I write this for a reason – the last time I nurse my last baby is here. And this “last” is a little harder to process because as much as I wish I didn’t know it was coming – that it mercifully and magically would happen on its own – it is something I have to plan for. In case anyone else is in my shoes or is curious, a few things have made this experience easier. First, I’ve been weaning super, super slowly – limiting feedings over the past 4 months to the point where now I nurse at night and in the morning. This was the balance that worked for us. Second, I know from my weaning experience with Margaret that it’ll be easier for both Catherine and myself if I go away for the night. So Curtis and I decided to do a quick getaway close by to celebrate many things, including closing this chapter and celebrating this motherhood milestone. Third, Curtis is supportive in every way possible and a supportive partner has been the key to success for me throughout both of my breastfeeding experiences.
But even with all of these wonderful things in place, every time I talk about or think about this last time (including as I write these words out) my eyes are filled with tears so much so that I can barely see what I’m typing.
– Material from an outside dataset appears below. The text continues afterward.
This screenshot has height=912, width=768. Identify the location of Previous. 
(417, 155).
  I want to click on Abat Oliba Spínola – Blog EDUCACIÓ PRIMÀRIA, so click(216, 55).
So for the last few nursing sessions, with my last baby, I’m reminding myself to experience the sweetness of the present. Of God’s gift and love in the individual moments that will be strung together in our memories and tell the story of our lives. As Catherine grows out of more and more of her sister’s clothes and Margaret insists that she can “do it herself”, I know there are more lasts that will wash over me in ways I can’t imagine. But there are even more firsts that fill my heart to the brim. And I pray that should I, or you, find yourself overwhelmed and wondering if “the last time” is right around the corner, that your heart finds contentment and peace in the present moment so that you may forever have that memory tucked away in your heart.
Tamara says
Could not love this, or you all, more!
sarah tucker says
this made me tear up! so good and so true.
have you ever read the book “if I could keep you little?” i always cry when I read it to them. but it’s also just so true!
Kelly says
I can relate to this so much! Thanks for the sweet reminder to cherish the present and be grateful for what God has given us.
Kaye Butler says
These are lovely sentiments. It is so important for us to cherish every moment!